-- WHAT NEEDS TO BE DONE --
From the data below, return all lines holding the string "атмосфер".

*** SOURCE DATA Section Begins ***

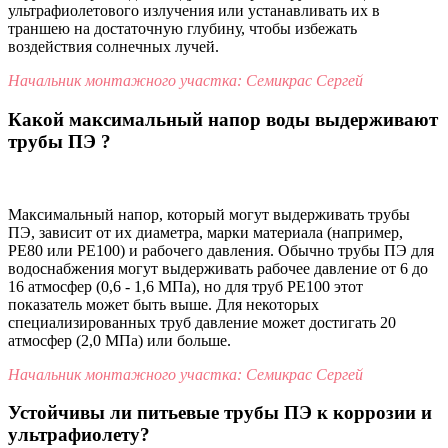
ультрафиолетового излучения или устанавливать их в
траншею на достаточную глубину, чтобы избежать
воздействия солнечных лучей.
Начальник монтажного участка: Семикрас Сергей
Какой максимальный напор воды выдерживают
трубы ПЭ ?
Максимальный напор, который могут выдерживать трубы
ПЭ, зависит от их диаметра, марки материала (например,
PE80 или PE100) и рабочего давления. Обычно трубы ПЭ для
водоснабжения могут выдерживать рабочее давление от 6 до
16 атмосфер (0,6 - 1,6 МПа), но для труб PE100 этот
показатель может быть выше. Для некоторых
специализированных труб давление может достигать 20
атмосфер (2,0 МПа) или больше.
Начальник монтажного участка: Семикрас Сергей
Устойчивы ли питьевые трубы ПЭ к коррозии и
ультрафиолету?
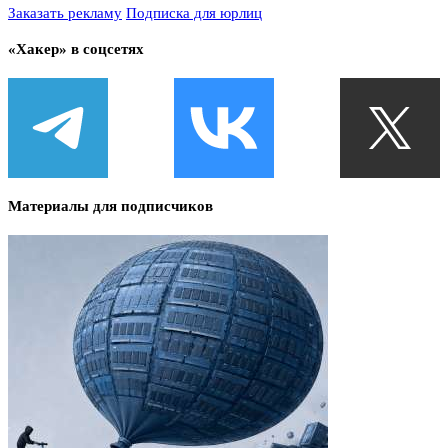
Заказать рекламу
Подписка для юрлиц
«Хакер» в соцсетях
Материалы для подписчиков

*** SOURCE DATA Section Ends ***

-- ANSWER SPACE --
16 атмосфер (0,6 - 1,6 МПа), но для труб PE100 этот
атмосфер (2,0 МПа) или больше.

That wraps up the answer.